=== Action item ===
Your answer must be the data repeated exactly, with no pictures in it.
───
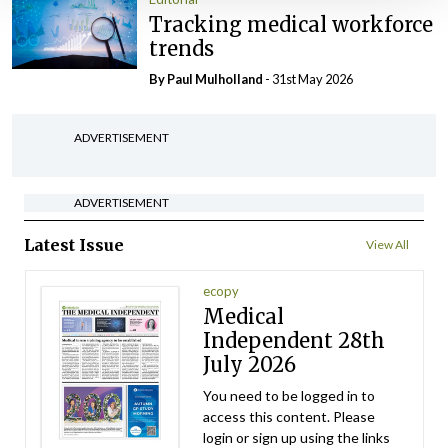
Tracking medical workforce
trends
By
Paul Mulholland
- 31st May 2026
ADVERTISEMENT
ADVERTISEMENT
Latest Issue
View All
ecopy
Medical
Independent 28th
July 2026
You need to be logged in to
access this content. Please
login or sign up using the links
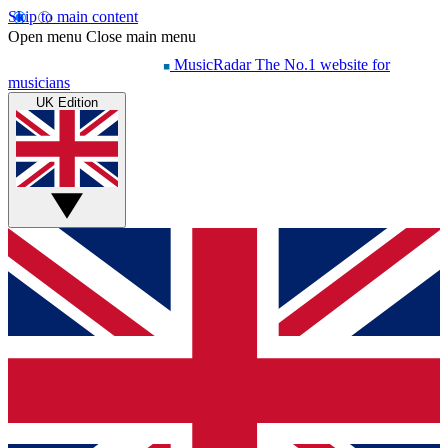
Skip to main content
Open menu
Close main menu
MusicRadar
The No.1 website for
musicians
UK Edition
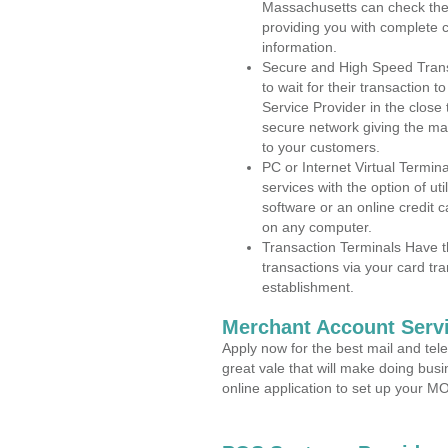
Massachusetts can check the a
providing you with complete 
information.
Secure and High Speed Trans
to wait for their transaction
Service Provider in the close
secure network giving the m
to your customers.
PC or Internet Virtual Termin
services with the option of ut
software or an online credit c
on any computer.
Transaction Terminals Have th
transactions via your card tr
establishment.
Merchant Account Servi
Apply now for the best mail and tel
great vale that will make doing bus
online application to set up your 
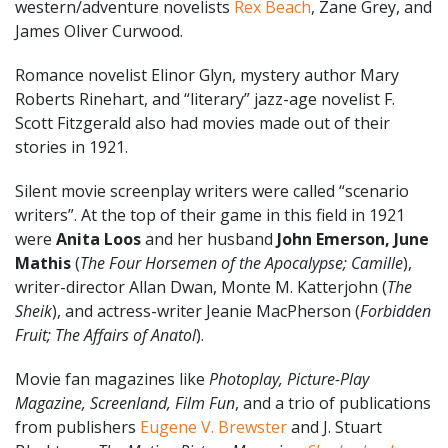
western/adventure novelists
Rex Beach
, Zane Grey, and
James Oliver Curwood.
Romance novelist Elinor Glyn, mystery author Mary
Roberts Rinehart, and “literary” jazz-age novelist F.
Scott Fitzgerald also had movies made out of their
stories in 1921.
Silent movie screenplay writers were called “scenario
writers”. At the top of their game in this field in 1921
were
Anita Loos
and her husband
John Emerson, June
Mathis
(
The Four Horsemen of the Apocalypse; Camille
),
writer-director Allan Dwan, Monte M. Katterjohn (
The
Sheik
), and actress-writer Jeanie MacPherson (
Forbidden
Fruit; The Affairs of Anatol
).
Movie fan magazines like
Photoplay, Picture-Play
Magazine, Screenland, Film Fun
, and a trio of publications
from publishers
Eugene V. Brewster
and J. Stuart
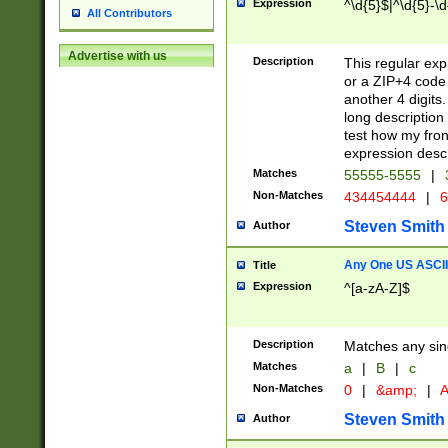
Expression
^\d{5}$|^\d{5}-\d
All Contributors
Advertise with us
Description
This regular exp
or a ZIP+4 code 
another 4 digits. 
long description 
test how my fron
expression descr
Matches
55555-5555
|
Non-Matches
434454444
|
6
Steven Smith
Author
Any One US ASCII 
Title
Expression
^[a-zA-Z]$
Description
Matches any sing
Matches
a
|
B
|
c
Non-Matches
0
|
&amp;
|
A
Steven Smith
Author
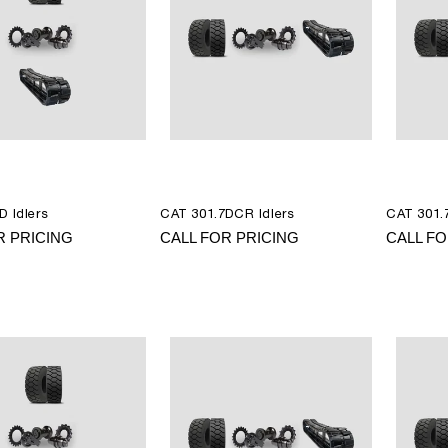
D Idlers
CAT 301.7DCR Idlers
CAT 301.7
R PRICING
CALL FOR PRICING
CALL FO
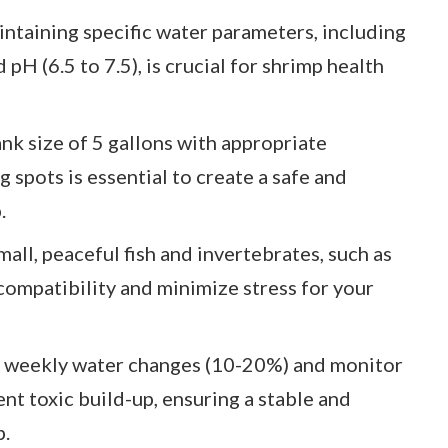
taining specific water parameters, including
pH (6.5 to 7.5), is crucial for shrimp health
nk size of 5 gallons with appropriate
ng spots is essential to create a safe and
.
ll, peaceful fish and invertebrates, such as
compatibility and minimize stress for your
 weekly water changes (10-20%) and monitor
ent toxic build-up, ensuring a stable and
p.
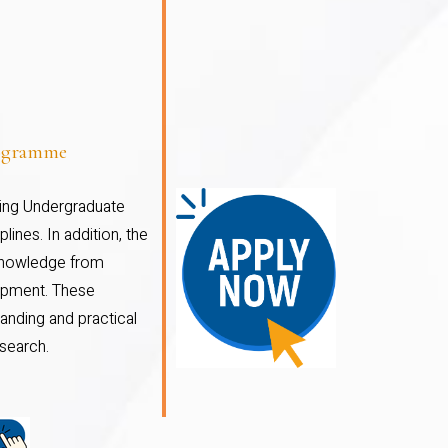
rogramme
ding Undergraduate
ines. In addition, the
 knowledge from
elopment. These
anding and practical
search.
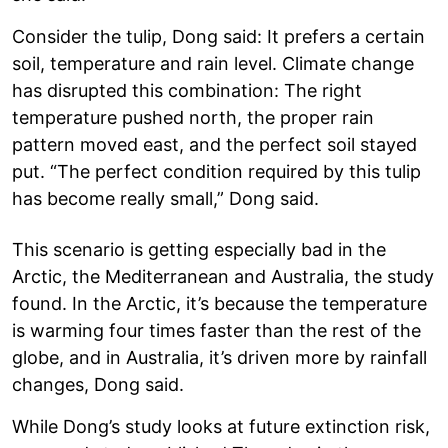
Consider the tulip, Dong said: It prefers a certain
soil, temperature and rain level. Climate change
has disrupted this combination: The right
temperature pushed north, the proper rain
pattern moved east, and the perfect soil stayed
put. “The perfect condition required by this tulip
has become really small,” Dong said.
This scenario is getting especially bad in the
Arctic, the Mediterranean and Australia, the study
found. In the Arctic, it’s because the temperature
is warming four times faster than the rest of the
globe, and in Australia, it’s driven more by rainfall
changes, Dong said.
While Dong’s study looks at future extinction risk,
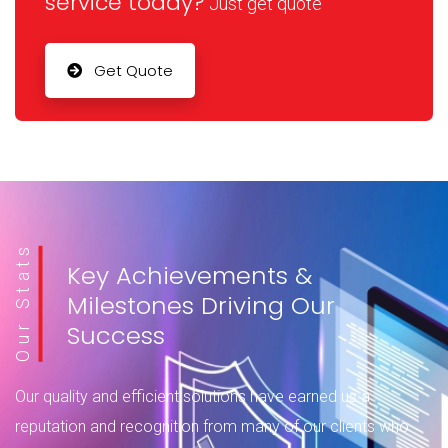
service today?
Just get quote
Data Loss Prevention solutions help safeguard sensitive
information—whether it’s in use, in motion, or at rest—by
monitoring, controlling, and blocking risky activities
Get Quote
across endpoints, networks,…
Read more
Our Stats
Key Achievements &
Milestones Driving Our
Success
Our quality and efficient solutions have earned us a
reputation and recognition from many of our clients who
───
=== Answer section ===
Tracking medical workforce
trends
By
Paul Mulholland
- 31st May 2026
ADVERTISEMENT
ADVERTISEMENT
Latest Issue
View All
ecopy
Medical
Independent 28th
July 2026
You need to be logged in to
access this content. Please
login or sign up using the links
Skip to main content
Open menu
Close main menu
MusicRadar
The No.1 website for
musicians
UK Edition
Massachusetts can check the a
providing you with complete 
information.
Secure and High Speed Trans
to wait for their transaction
Service Provider in the close
secure network giving the m
to your customers.
PC or Internet Virtual Termin
services with the option of ut
software or an online credit c
on any computer.
Transaction Terminals Have th
transactions via your card tr
establishment.
Merchant Account Servi
Apply now for the best mail and tel
great vale that will make doing bus
online application to set up your 
western/adventure novelists
Rex Beach
, Zane Grey, and
James Oliver Curwood.
Romance novelist Elinor Glyn, mystery author Mary
Roberts Rinehart, and “literary” jazz-age novelist F.
Scott Fitzgerald also had movies made out of their
stories in 1921.
Silent movie screenplay writers were called “scenario
writers”. At the top of their game in this field in 1921
were
Anita Loos
and her husband
John Emerson, June
Mathis
(
The Four Horsemen of the Apocalypse; Camille
),
writer-director Allan Dwan, Monte M. Katterjohn (
The
Sheik
), and actress-writer Jeanie MacPherson (
Forbidden
Fruit; The Affairs of Anatol
).
Movie fan magazines like
Photoplay, Picture-Play
Magazine, Screenland, Film Fun
, and a trio of publications
from publishers
Eugene V. Brewster
and J. Stuart
Expression
^\d{5}$|^\d{5}-\d
All Contributors
Advertise with us
Description
This regular exp
or a ZIP+4 code 
another 4 digits. 
long description 
test how my fron
expression descr
Matches
55555-5555
|
Non-Matches
434454444
|
6
Steven Smith
Author
Any One US ASCII 
Title
Expression
^[a-zA-Z]$
Description
Matches any sing
Matches
a
|
B
|
c
Non-Matches
0
|
&amp;
|
A
Steven Smith
Author
D Idlers
CAT 301.7DCR Idlers
CAT 301.7
R PRICING
CALL FOR PRICING
CALL FO
taining specific water parameters, including
pH (6.5 to 7.5), is crucial for shrimp health
nk size of 5 gallons with appropriate
ng spots is essential to create a safe and
.
ll, peaceful fish and invertebrates, such as
compatibility and minimize stress for your
 weekly water changes (10-20%) and monitor
ent toxic build-up, ensuring a stable and
p.
rogramme
ding Undergraduate
ines. In addition, the
 knowledge from
elopment. These
anding and practical
search.
Consider the tulip, Dong said: It prefers a certain
soil, temperature and rain level. Climate change
has disrupted this combination: The right
temperature pushed north, the proper rain
pattern moved east, and the perfect soil stayed
put. “The perfect condition required by this tulip
has become really small,” Dong said.
This scenario is getting especially bad in the
Arctic, the Mediterranean and Australia, the study
found. In the Arctic, it’s because the temperature
is warming four times faster than the rest of the
globe, and in Australia, it’s driven more by rainfall
changes, Dong said.
While Dong’s study looks at future extinction risk,
service today?
Just get quote
Data Loss Prevention solutions help safeguard sensitive
information—whether it’s in use, in motion, or at rest—by
monitoring, controlling, and blocking risky activities
Get Quote
across endpoints, networks,…
Read more
Our Stats
Key Achievements &
Milestones Driving Our
Success
Our quality and efficient solutions have earned us a
reputation and recognition from many of our clients who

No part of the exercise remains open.